Overflow incontinence is dribbling of urine from an overly full bladder. Volume is usually small, but leaks may be constant, resulting in large total losses. Overflow incontinence is the 2nd most common type of incontinence in men.

Functional incontinence is urine loss due to cognitive or physical impairments (eg, due to dementia or stroke) or environmental barriers that interfere with control of voiding. For example, the patient may not recognize the need to void, may not know where the toilet is, or may not be able to walk to a remotely located toilet. Neural pathways and urinary tract mechanisms that maintain continence may be normal.

Mixed incontinence is any combination of the above types. The most common combinations are urge with stress incontinence and urge or stress with functional incontinence.

Etiology of Urinary Incontinence in Adults

The disorder tends to differ among age groups. With aging, bladder capacity decreases, ability to inhibit urination declines, involuntary bladder contractions (detrusor overactivity) occur more often, and bladder contractility is impaired. Thus, voiding becomes more difficult to postpone and tends to be incomplete. Postvoid residual volume increases, probably to 100 mL (normal < 50 mL). Endopelvic fascia weakens.

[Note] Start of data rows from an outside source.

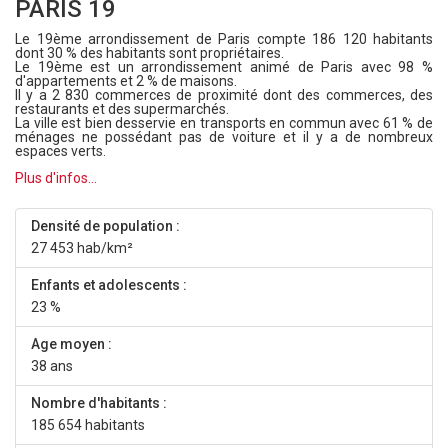
PARIS 19
Le 19ème arrondissement de Paris compte 186 120 habitants
dont 30 % des habitants sont propriétaires.
Le 19ème est un arrondissement animé de Paris avec 98 %
d'appartements et 2 % de maisons.
Il y a 2 830 commerces de proximité dont des commerces, des
restaurants et des supermarchés.
La ville est bien desservie en transports en commun avec 61 % de
ménages ne possédant pas de voiture et il y a de nombreux
espaces verts.
Plus d'infos...
Densité de population :
27 453 hab/km²
Enfants et adolescents :
23 %
Age moyen :
38 ans
Nombre d'habitants :
185 654 habitants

In postmenopausal women, decreased estrogen levels lead to atrophic urethritis and atrophic vaginitis and to decreasing urethral resistance, length, and maximum closure pressure.

In men, prostate size increases, partially obstructing the urethra and leading to incomplete bladder emptying and strain on the detrusor muscle. These changes occur in many normal, continent older adults and may facilitate incontinence due to another cause, but increased prostate size alone does not cause incontinence.

In younger patients, self-limited conditions such as urinary tract infection or vaginitis may cause transient incontinence. In such cases, it often begins suddenly, may cause little leakage, and usually resolves quickly with little or no treatment. Often, incontinence has a single cause in younger patients but may have several causes in older adults.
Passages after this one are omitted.